Import your data into python and parse it as if you were injecting it into any observable notebook.

[68]:
date_data = []
with open('Demo_Data/toy_data_set.csv', newline='') as csvfile:
    reader = csv.DictReader(csvfile)
    for row in reader:
        date_data.append(row)

Once you have done this you need to go into observable and create a variable and name it something discriptive like CSV_Data. This will be the variable you pass your data into.

The following line of code with the exeption of the pound symbol is what you would write into your observable notebook. Additionaly make sure to write your own file path rather than the example “toy_data_set/@2.csv

[69]:
# CSV_Data = FileAttachment("toy_data_set/@2.csv").csv()

Typing Data

You will then make a variable titled data where you will parse the data you originaly input into a new object.

The following code shows how to parse four different columns in your data. The map function is essentialy adding a collumn to your data of the name defined after “…x,” and before “:”. meanwhile the code after “:” represents the typing. In the second line of code we are converting the date_column into a new column titled date with each value in that column now being a javascript date. This same logic is applied when applying parseInt to the value_colum in line four. Meanwhile, the following lines just show a new column being created.

As you can imagine you should not simply copy this code, instead apply it to the nature of your own data. Not everyone will need to use parseInt or Date().

[70]:
#data = CSV_Data.map(x =>
#          {return {...x, date:new  Date(x[date_column])}}
#         ).map(x =>
#          {return {...x, value: parseInt(x[value_column])}}
#         ).map(x =>
#          {return {...x, name: x[name_column]}}
#         ).map(x =>
#          {return {...x, category: x[category_column]}})

Note

If you are still Unsure as to what the above Javascript code is doing read the Transforming Data section of the following article: https://observablehq.com/@observablehq/visualize-a-data-frame-with-observable-in-jupyter as it gives intuative examples that relate to python list comprehentions.

Publishing and Testing

Note

If you stuggled following along or don’t understand how to use Observable take a look at the tutorial section to find videos that walk you through the process of modifying, publishing and embeding visualizations both with Observable and Observable-Jupyter.

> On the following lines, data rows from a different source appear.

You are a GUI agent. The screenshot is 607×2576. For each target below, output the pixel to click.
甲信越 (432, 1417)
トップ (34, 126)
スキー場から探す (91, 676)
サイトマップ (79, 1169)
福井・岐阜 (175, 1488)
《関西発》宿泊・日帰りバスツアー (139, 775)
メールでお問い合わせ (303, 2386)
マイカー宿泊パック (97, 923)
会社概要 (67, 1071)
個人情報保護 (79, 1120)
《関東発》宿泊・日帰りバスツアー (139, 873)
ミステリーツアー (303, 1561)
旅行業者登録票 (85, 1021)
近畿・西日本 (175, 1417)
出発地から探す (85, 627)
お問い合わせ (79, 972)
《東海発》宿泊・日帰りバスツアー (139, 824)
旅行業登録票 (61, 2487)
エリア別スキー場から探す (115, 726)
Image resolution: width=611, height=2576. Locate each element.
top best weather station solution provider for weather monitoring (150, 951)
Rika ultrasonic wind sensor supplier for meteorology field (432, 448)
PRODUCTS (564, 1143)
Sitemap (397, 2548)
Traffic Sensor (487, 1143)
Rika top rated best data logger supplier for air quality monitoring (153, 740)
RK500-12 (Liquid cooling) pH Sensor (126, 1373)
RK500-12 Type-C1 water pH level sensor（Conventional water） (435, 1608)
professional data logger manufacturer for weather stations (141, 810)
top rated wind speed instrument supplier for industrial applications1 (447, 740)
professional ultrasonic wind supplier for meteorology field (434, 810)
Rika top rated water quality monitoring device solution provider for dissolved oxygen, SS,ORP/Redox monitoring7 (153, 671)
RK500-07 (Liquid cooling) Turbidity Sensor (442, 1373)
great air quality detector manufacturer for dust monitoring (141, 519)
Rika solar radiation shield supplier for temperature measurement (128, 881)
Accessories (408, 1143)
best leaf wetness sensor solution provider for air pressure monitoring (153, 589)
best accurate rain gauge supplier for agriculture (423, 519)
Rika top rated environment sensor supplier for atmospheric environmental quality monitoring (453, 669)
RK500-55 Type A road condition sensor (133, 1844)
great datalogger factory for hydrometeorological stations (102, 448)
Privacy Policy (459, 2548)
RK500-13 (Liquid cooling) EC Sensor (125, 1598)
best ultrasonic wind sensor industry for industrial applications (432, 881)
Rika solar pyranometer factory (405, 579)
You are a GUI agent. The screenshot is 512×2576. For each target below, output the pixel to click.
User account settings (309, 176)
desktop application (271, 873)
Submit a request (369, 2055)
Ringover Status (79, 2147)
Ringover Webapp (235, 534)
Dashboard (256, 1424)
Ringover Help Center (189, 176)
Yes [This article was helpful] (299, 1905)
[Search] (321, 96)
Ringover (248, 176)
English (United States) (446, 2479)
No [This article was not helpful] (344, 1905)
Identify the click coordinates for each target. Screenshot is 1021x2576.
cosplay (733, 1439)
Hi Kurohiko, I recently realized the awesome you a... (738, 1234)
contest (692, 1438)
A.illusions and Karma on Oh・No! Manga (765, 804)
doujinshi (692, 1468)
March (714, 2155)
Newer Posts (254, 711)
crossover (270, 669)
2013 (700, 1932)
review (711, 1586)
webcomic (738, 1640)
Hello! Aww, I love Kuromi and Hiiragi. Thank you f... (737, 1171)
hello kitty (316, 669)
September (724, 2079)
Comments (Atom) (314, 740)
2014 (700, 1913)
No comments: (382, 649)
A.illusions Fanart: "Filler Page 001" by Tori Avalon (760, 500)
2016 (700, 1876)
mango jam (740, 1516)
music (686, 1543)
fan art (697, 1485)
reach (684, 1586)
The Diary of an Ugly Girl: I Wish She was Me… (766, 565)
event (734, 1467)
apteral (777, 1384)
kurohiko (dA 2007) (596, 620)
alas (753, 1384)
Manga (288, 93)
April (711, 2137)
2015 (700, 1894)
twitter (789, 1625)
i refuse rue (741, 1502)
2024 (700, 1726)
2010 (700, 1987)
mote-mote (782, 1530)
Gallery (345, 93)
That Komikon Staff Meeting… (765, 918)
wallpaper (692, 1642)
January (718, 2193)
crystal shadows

Now that you have set up set up the functionality to parse data from observable you need to fork the original notebook and then publish it. This will require you to create an observable account and you will also need to modify the partial URL you are passing to the Embed function so that it matched the URL of your newly published notebook.

Once you have published your notebook you should be able to pass in your unparsed/mistyped data into the CSV_Data variable you have created and Observable should then handel the rest. If your code is not running after you have done this condider checking the observable notebook again and modifying any variables that should now be associated with the new columns found in the data variable rather than the CSV_Data variable.

If you sucseeded in running the visualization after modifying the Observable Notebook and publishing you have the ability to fully modify any observable notebook you can find on the Observable website.